Muriel est donc constamment sur le terrain. Un jour, la voici avec la gendarmerie et des caméras de télévision pour intercepter un camion dans lequel des animaux sont en train d’agoniser ; le lendemain, on la retrouve avec ses adhérents et le dessinateur Cabu, interpellant le gouvernement canadien, par l’intermédiaire de son ambassadeur, pour faire cesser le massacre des phoques. Une autre fois encore, elle met à l’index de la même manière le gouvernement chinois qui laisse perdurer l’exploitation barbare des ours. La voici encore avec la police indienne en train de libérer des oursons capturés par des braconniers, lesquels panseront leurs plaies dans le refuge qu’elle a créé. A tout moment, elle piste les animaux en détresse, comme cette éléphante, Samba, qui vivait un calvaire dans un cirque, ou ces chiots et chatons importés des pays de l’Est par les trafiquants. Avec son équipe, elle mène de véritables enquêtes, filme en caméra caché et prend des risques afin d’alerter l’opinion publique. Pour toutes ces raisons, il faut saluer la grande modestie de Muriel. Elle ne veut pas de publicité personnelle, seule la renommée, et donc l’efficacité de son combat, la préoccupe vraiment.
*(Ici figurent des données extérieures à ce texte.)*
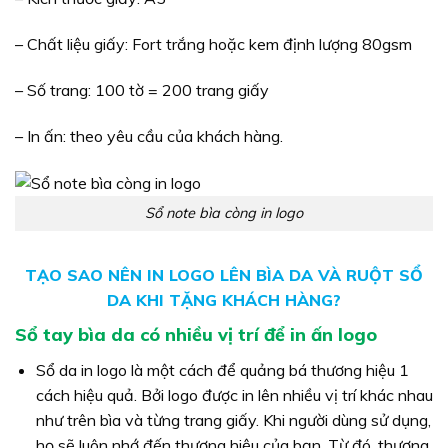
– Chất liệu giấy: Fort trắng hoặc kem định lượng 80gsm
– Số trang: 100 tờ = 200 trang giấy
– In ấn: theo yêu cầu của khách hàng.
Sổ note bìa còng in logo
TẠO SAO NÊN IN LOGO LÊN BÌA DA VÀ RUỘT SỔ
DA KHI TẶNG KHÁCH HÀNG?
Sổ tay bìa da có nhiều vị trí để in ấn logo
Sổ da in logo là một cách để quảng bá thương hiệu 1
cách hiệu quả. Bởi logo được in lên nhiều vị trí khác nhau
như trên bìa và từng trang giấy. Khi người dùng sử dụng,
họ sẽ luôn nhớ đến thương hiệu của bạn. Từ đó, thương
Certains diront peut-être que, dans la nature, les animaux n’ont aucun droit. Je répondrais que l’homme non plus n’en avait pas avant de s’en attribuer lui-même. Aujourd’hui, notre niveau de civilisation dépend aussi de la manière avec laquelle nous nous comportons envers les animaux. Trop souvent encore, nous oscillons entre des extrêmes, entre la vénération (dans le meilleur des cas) et la maltraitance (dans le pire), mais le plus souvent, l’animal est le simple reflet de notre image. Le message que tente de faire passer Muriel, à travers son action, est tout autre ; c’est celui de la reconnaissance de l’animal dans son individualité, celui du respect que nous devons à son existence propre, à son altérité et à la singularité des ses besoins. Des femmes ou des hommes de son calibre, et bien d’autres, moins connus ou laborieux anonymes, sont irremplaçables. Il faut les aider car leur combat est noble et désintéressé. Et si la prise de conscience progresse lentement dans le monde, elle doit toujours affronter de puissants intérêts et des réalités tragiques ; C’est encore, à bien des égards, la lutte du pot de terre contre le pot de fer.
14 août 2007
Pour toute référence à ce texte, merci de préciser : Laurent Dingli, “Muriel Arnal, biographie d’une militante de la cause animale”, laurentdingli.com, août 2007.